The only other thing to do is to set your range of addresses, preferred search suffix, DNS server settings, and gateway accordingly.

I my case this specific Edge Gateway is indeed acting as the gateway for this subnet.

The service automatically binds the pool to the Edge interface IP’d on the pool range specified. In other words, DHCP clients will need to be on the subnet facing my NSX Edge which is IP’d on

A gotcha that I didn’t see in the admin manual is that it appears the DHCP service must be served up on an NSX interface of type “Internal”. I had originally pegged this to one of my “Uplink” interfaces on the Edge, and could not get the service to work until I re-classified the interface as “Internal”.

Hit OK to save the pool settings.

There can obviously be multiple pools, one for each interface of the Edge. Go ahead and add any other pools as needed.
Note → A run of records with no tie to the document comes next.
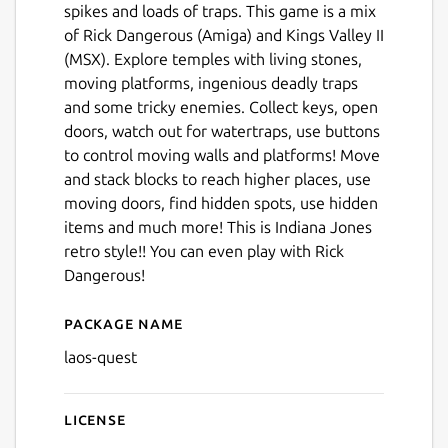
spikes and loads of traps. This game is a mix
of Rick Dangerous (Amiga) and Kings Valley II
(MSX). Explore temples with living stones,
moving platforms, ingenious deadly traps
and some tricky enemies. Collect keys, open
doors, watch out for watertraps, use buttons
to control moving walls and platforms! Move
and stack blocks to reach higher places, use
moving doors, find hidden spots, use hidden
items and much more! This is Indiana Jones
retro style!! You can even play with Rick
Dangerous!
Package name
Details for Lao's Quest
laos-quest
License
Finally, set the “DHCP Service Status”” to “Enabled”, and publish the changes.

It’s just that easy!!

Now to check the health of the service……

I have a CentOS 7 VM on the Logical Network facing the Edge. After a restart of network service, it correctly pulls the DHCP settings we specified. Game on!

The Edge Service Gateway is where we go to look at any associated logging. It doesn’t appear to me that any logging or health of the service is available through the Web Client… boo! Maybe in a future release?
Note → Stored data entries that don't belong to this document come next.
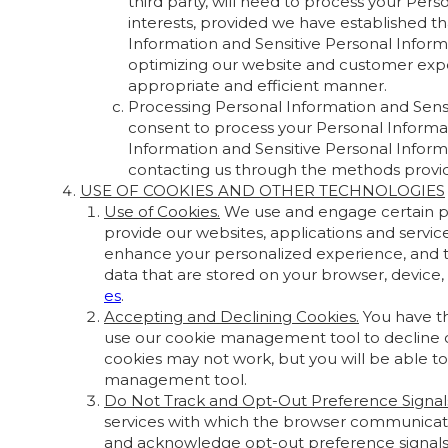
third party, will need to process your Pers
interests, provided we have established th
Information and Sensitive Personal Informa
optimizing our website and customer expe
appropriate and efficient manner.
Processing Personal Information and Sensi
consent to process your Personal Informat
Information and Sensitive Personal Inform
contacting us through the methods prov
USE OF COOKIES AND OTHER TECHNOLOGIES
Use of Cookies.
We use and engage certain prov
provide our websites, applications and servi
enhance your personalized experience, and t
data that are stored on your browser, device
es
.
Accepting and Declining Cookies.
You have th
use our cookie management tool to decline co
cookies may not work, but you will be able to
management tool.
Do Not Track and Opt-Out Preference Signal
services with which the browser communicate
and acknowledge opt-out preference signals, i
SSH to the NSX Edge Gateway. Type the command “show service dhcp” to list service status. (I love that the NSX appliances all have the Cisco IOS feel to them!!)

To see what leases have been handed out, type the command “show service dhcp leaseinfo”.

If you need to clear the leases, you must first enter enable mode, and can then type “clear service dhcp lease”.

That is about it for this post. There isn’t much to lighting up the DHCP service bundled with the Edge appliance, and now I can turn down the CentOS 6 VM that I had previously been using to run DHCPD for my lab. Score.